Where a line of the entries holds the string "wilt", copy that line.

[Data extracted from a collection]
Segment Open
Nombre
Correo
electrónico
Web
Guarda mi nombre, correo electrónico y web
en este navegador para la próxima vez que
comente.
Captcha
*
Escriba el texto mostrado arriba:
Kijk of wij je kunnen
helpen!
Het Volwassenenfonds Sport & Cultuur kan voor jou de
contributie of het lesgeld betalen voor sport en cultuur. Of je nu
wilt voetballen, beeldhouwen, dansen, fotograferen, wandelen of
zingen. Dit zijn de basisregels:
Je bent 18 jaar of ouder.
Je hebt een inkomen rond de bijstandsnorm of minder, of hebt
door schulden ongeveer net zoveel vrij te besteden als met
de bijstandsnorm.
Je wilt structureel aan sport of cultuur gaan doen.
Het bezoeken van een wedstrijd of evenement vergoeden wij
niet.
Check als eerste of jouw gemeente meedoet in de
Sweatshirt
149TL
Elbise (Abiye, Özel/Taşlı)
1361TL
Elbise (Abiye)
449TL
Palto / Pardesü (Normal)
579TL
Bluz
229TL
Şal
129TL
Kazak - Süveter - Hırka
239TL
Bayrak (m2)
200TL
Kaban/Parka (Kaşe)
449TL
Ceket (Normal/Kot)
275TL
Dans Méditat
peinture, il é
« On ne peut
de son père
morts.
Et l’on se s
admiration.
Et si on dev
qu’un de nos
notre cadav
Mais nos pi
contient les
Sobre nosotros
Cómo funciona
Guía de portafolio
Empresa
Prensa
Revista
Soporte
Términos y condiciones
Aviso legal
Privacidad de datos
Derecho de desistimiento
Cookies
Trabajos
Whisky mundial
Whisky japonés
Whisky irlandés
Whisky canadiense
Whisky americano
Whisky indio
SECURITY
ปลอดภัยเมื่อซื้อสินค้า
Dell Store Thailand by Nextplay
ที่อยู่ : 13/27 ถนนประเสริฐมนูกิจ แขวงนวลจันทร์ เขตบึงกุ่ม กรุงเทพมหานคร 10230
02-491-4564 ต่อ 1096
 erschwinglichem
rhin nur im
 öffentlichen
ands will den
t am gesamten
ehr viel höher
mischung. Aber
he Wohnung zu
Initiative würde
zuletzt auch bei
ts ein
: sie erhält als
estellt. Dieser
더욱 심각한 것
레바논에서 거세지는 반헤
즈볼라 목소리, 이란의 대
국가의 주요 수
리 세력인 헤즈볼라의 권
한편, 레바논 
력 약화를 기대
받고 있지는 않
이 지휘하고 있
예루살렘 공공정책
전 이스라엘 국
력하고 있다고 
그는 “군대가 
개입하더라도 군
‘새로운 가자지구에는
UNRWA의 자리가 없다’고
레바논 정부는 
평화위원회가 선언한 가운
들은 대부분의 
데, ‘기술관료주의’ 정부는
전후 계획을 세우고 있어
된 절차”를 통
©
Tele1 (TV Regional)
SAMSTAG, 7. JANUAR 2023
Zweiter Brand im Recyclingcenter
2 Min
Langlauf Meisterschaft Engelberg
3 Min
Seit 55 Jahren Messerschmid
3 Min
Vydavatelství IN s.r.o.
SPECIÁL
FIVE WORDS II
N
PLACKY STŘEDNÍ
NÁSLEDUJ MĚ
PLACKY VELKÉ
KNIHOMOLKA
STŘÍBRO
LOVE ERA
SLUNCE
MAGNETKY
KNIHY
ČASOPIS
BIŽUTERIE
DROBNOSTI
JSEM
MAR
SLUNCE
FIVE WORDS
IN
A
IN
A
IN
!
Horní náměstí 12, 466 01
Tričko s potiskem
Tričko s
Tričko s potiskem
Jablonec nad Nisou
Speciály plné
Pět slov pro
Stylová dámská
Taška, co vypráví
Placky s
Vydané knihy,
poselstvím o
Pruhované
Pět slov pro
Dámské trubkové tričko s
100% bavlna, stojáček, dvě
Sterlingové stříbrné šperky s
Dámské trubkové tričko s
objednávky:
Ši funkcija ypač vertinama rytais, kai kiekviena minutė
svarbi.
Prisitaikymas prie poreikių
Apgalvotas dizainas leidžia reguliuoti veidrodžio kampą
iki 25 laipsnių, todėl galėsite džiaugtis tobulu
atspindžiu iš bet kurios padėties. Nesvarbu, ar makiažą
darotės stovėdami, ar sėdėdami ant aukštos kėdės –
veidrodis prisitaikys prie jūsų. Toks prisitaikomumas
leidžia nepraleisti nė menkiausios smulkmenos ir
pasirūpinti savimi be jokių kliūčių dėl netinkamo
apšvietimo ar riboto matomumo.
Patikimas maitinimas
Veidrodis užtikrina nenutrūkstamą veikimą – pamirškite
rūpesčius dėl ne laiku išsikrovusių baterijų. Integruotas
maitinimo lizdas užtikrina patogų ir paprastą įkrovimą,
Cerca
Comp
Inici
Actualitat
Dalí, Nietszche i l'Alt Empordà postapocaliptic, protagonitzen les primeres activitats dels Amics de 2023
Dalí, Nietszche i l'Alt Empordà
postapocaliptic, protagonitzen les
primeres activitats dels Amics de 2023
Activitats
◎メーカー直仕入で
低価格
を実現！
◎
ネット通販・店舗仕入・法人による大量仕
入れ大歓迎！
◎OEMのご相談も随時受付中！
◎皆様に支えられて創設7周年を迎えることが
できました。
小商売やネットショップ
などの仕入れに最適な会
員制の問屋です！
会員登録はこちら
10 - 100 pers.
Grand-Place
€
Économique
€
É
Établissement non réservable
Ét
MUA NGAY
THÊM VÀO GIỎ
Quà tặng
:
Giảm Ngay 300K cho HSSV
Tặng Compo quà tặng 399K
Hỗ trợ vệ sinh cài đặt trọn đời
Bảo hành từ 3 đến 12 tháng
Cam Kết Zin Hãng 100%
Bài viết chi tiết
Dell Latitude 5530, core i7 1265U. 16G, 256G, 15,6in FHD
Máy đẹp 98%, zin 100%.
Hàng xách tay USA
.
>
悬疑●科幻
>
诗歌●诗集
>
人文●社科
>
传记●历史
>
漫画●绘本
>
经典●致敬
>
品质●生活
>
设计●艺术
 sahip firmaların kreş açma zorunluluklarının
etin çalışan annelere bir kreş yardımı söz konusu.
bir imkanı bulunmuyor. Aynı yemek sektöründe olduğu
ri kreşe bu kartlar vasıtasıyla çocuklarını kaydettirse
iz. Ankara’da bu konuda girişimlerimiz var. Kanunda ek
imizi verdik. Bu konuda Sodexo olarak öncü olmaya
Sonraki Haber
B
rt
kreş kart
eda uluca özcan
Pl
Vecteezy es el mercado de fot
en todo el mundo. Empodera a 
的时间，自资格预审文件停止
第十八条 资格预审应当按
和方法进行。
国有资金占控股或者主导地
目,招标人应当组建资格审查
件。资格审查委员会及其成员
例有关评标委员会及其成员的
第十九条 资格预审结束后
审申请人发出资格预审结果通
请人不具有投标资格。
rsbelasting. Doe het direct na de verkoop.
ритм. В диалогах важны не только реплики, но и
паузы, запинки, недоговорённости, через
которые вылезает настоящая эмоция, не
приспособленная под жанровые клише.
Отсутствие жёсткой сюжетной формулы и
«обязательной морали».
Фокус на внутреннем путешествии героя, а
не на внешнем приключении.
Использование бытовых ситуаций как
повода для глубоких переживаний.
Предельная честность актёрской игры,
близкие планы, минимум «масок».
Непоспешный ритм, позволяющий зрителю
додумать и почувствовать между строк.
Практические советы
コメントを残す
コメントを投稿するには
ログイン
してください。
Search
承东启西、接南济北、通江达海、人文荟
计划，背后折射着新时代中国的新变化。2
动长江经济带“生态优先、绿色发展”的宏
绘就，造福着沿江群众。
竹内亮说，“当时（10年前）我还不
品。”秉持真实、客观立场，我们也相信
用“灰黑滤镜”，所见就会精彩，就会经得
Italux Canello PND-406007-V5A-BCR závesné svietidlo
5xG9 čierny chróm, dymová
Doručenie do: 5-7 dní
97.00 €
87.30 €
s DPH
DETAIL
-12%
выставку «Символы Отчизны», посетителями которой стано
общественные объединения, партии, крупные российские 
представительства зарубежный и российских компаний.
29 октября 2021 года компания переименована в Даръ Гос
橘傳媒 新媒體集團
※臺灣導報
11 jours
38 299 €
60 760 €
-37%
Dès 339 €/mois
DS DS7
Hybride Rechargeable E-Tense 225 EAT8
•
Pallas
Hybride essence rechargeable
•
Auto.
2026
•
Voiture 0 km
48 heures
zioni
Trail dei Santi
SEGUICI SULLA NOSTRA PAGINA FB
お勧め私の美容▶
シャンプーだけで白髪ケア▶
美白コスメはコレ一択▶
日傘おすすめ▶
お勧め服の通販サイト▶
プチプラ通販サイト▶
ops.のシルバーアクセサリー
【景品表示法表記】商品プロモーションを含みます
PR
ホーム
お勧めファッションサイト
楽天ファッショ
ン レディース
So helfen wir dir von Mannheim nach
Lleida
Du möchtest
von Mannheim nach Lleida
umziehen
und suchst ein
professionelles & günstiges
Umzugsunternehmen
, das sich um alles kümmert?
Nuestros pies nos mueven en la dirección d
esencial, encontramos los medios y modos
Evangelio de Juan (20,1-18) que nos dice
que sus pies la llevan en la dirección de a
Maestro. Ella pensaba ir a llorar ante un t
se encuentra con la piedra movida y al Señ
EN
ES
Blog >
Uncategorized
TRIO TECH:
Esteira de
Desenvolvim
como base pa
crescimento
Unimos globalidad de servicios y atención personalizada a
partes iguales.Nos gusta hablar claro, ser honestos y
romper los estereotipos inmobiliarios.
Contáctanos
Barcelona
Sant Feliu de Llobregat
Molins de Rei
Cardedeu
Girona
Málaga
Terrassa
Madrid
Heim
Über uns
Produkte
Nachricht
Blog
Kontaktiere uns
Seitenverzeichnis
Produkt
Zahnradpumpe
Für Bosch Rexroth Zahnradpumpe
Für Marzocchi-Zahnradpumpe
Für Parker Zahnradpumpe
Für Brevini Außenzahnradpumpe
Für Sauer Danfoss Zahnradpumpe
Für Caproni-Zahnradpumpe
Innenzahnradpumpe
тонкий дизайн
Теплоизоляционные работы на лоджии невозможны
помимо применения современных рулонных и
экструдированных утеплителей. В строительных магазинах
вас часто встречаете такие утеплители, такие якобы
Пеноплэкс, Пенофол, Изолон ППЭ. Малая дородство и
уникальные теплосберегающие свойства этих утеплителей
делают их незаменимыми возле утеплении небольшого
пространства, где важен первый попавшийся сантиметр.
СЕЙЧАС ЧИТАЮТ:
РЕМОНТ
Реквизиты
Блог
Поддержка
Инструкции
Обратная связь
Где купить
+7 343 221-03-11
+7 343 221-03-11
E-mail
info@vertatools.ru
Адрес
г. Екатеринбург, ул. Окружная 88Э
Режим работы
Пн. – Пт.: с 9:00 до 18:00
Segment Closed
_Your solution_.
wilt voetballen, beeldhouwen, dansen, fotograferen, wandelen of
Je wilt structureel aan sport of cultuur gaan doen.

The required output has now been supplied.